The goal of this manuscript is to describe the steps required to perform a kidney transplant in a mouse, paying particular attention to the details of the arterial anastomosis.
The first mouse kidney transplant technique was published in 19731 by the Russell laboratory. Although it took some years for other labs to become proficient in and utilize this technique, it is now widely used by many laboratories around the world. A significant refinement to the original technique using the donor aorta to form the arterial anastomosis instead of the renal artery was developed and reported in 1993 by Kalina and Mottram 2 with a further advancement coming from the same laboratory in 1999 3. While one can become proficient in this model, a search of the literature reveals that many labs still experience a high proportion of graft loss due to arterial thrombosis. We describe here a technique that was devised in our laboratory that vastly reduces the arterial thrombus reported by others 4,5. This is achieved by forming a heel-and-toe cuff of the donor infra-renal aorta that facilitates a larger anastomosis and straighter blood flow into the kidney.

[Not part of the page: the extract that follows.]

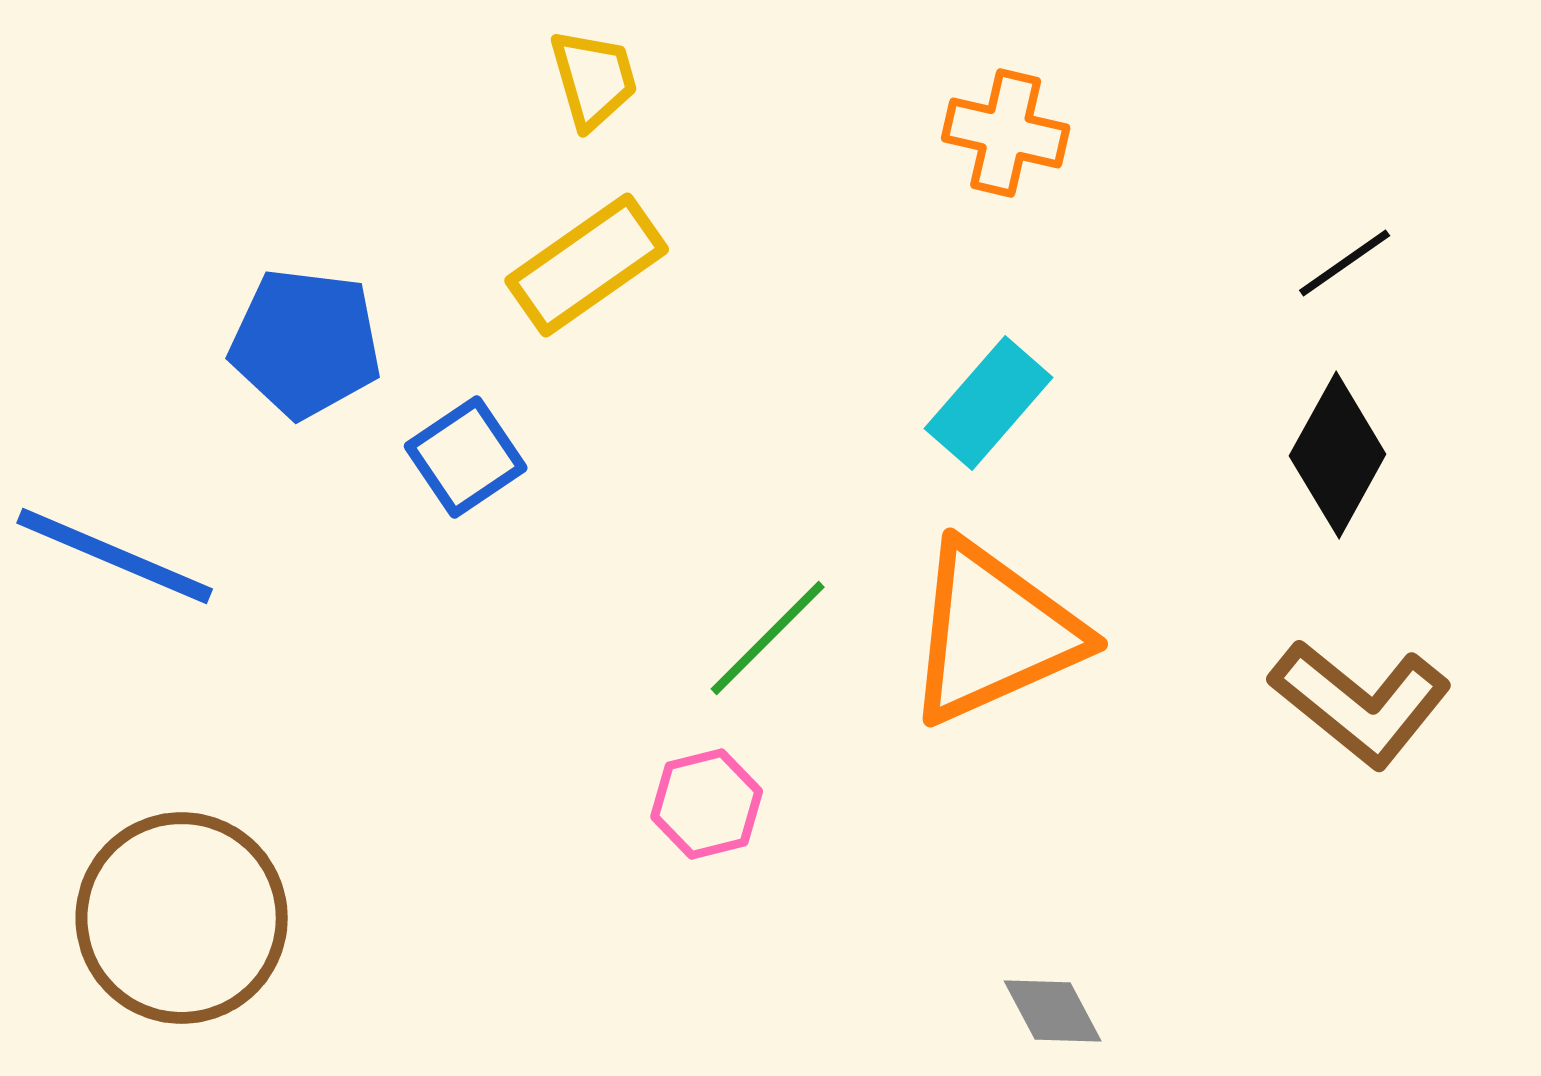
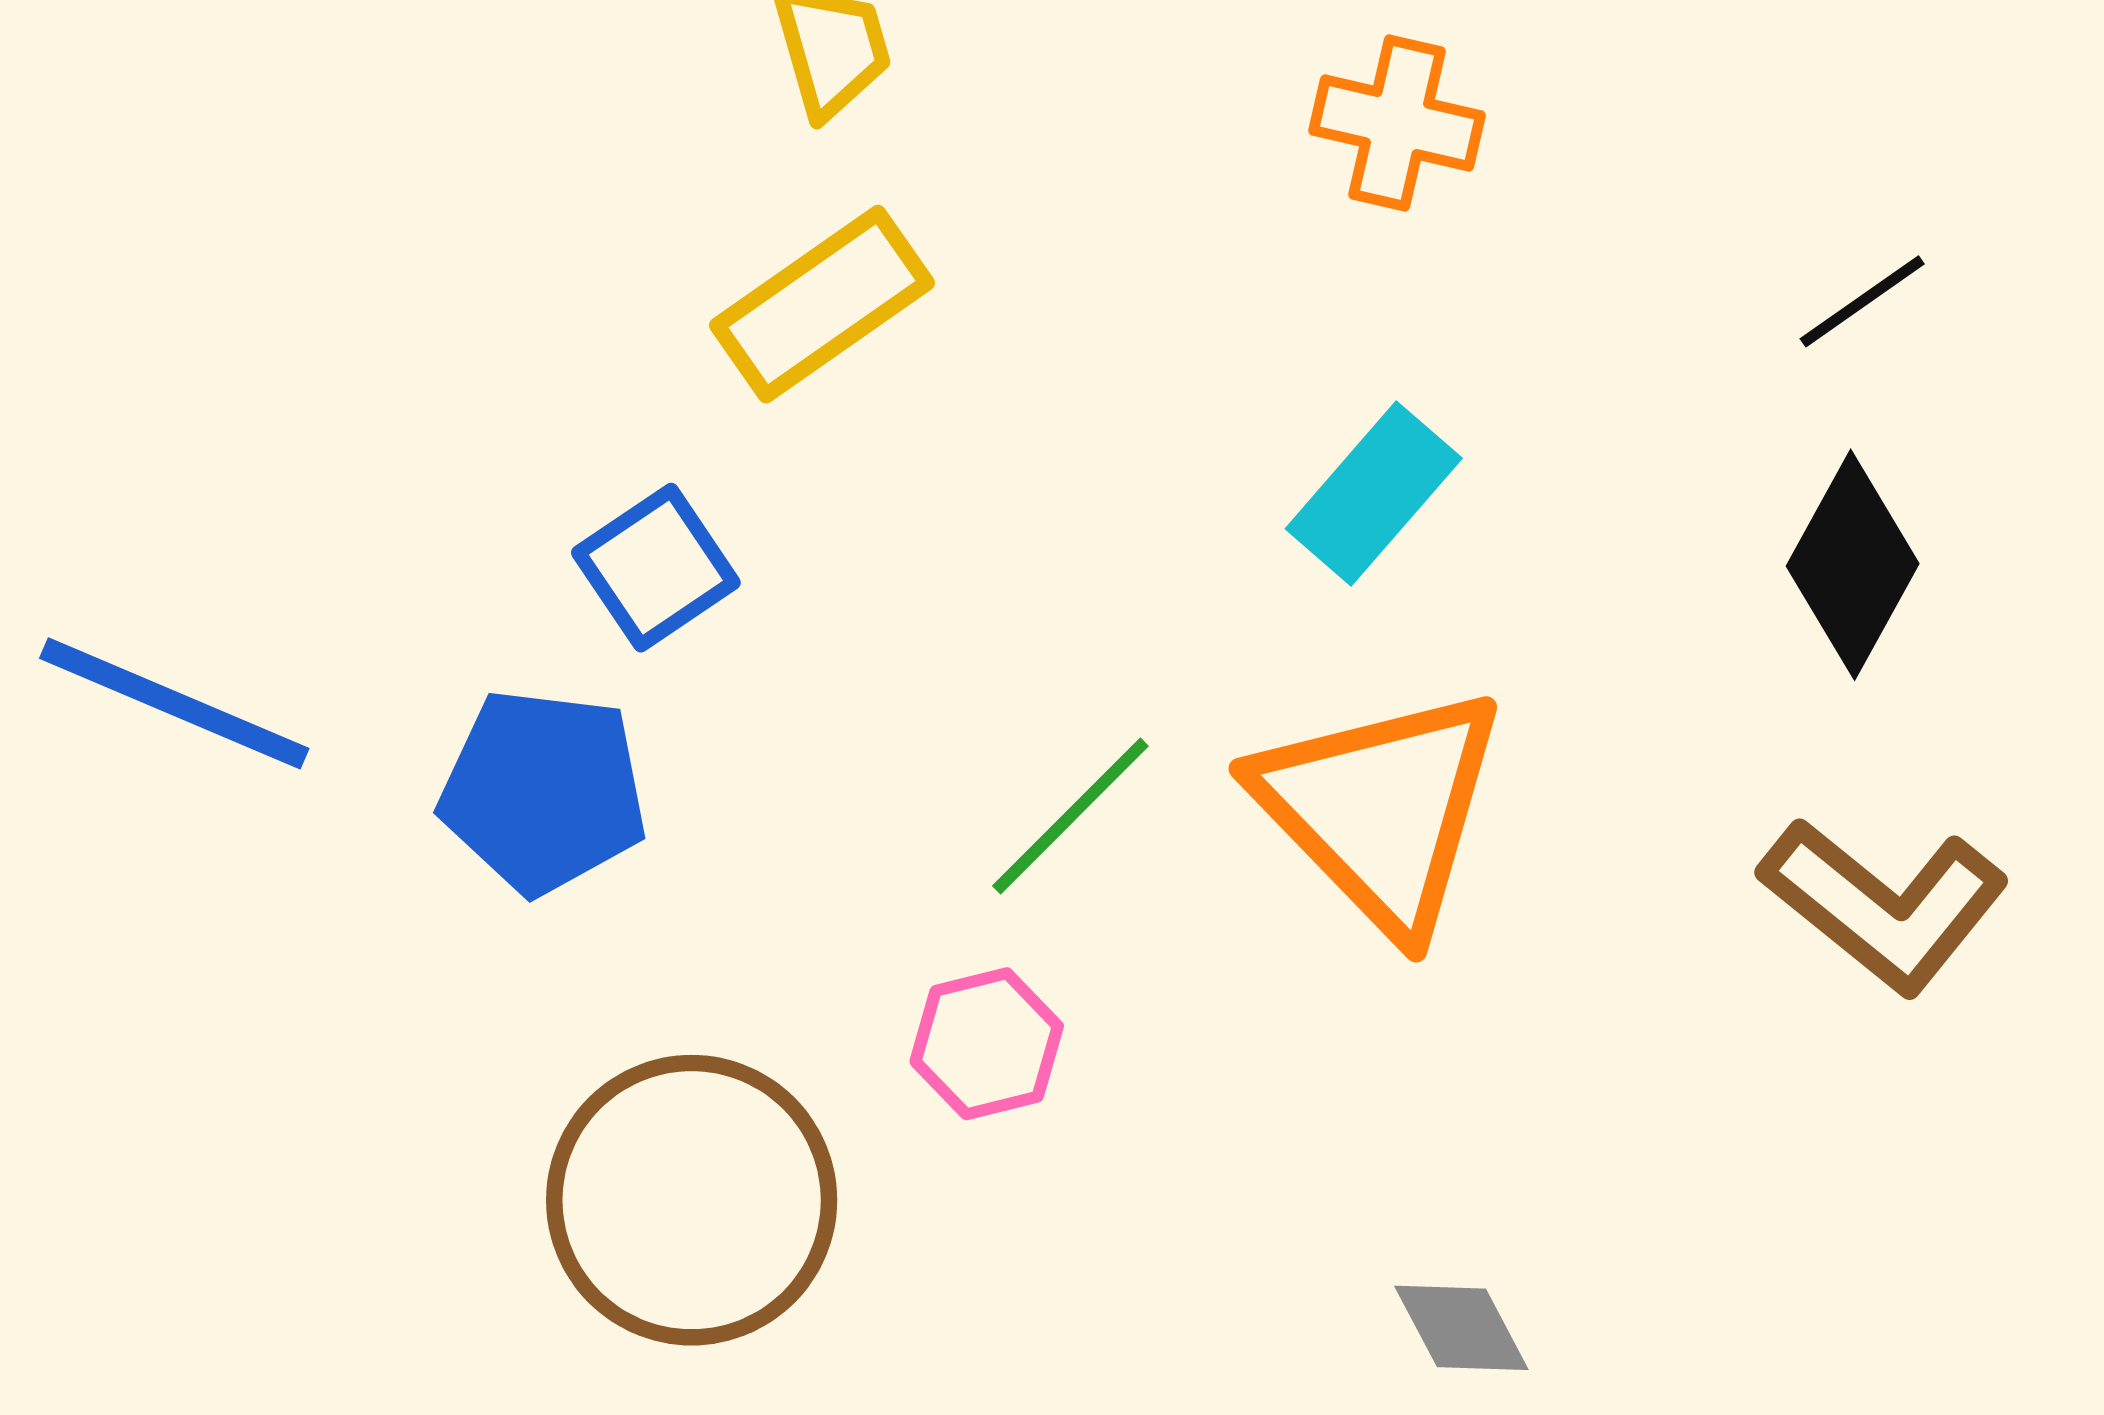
blue pentagon: (306, 343) -> (543, 791), moved
orange triangle: (994, 633) -> (1381, 809), turned -50
brown circle: (182, 918) -> (692, 1200), moved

Since 1973 the kidney transplant model in mice has been a valuable research tool, but technical issues have hampered its widespread use. Over the years several papers have been published detailing improvements/refinements to this procedure. As a model of primarily vascularized solid organ transplantation this procedure is probably second only to the heterotopic heart transplant model which was also devised by the Russell laboratory in 1973 6. Both models lend themselves to research into allogeneic rejection responses, the development of delayed graft function and ischemia reperfusion injury.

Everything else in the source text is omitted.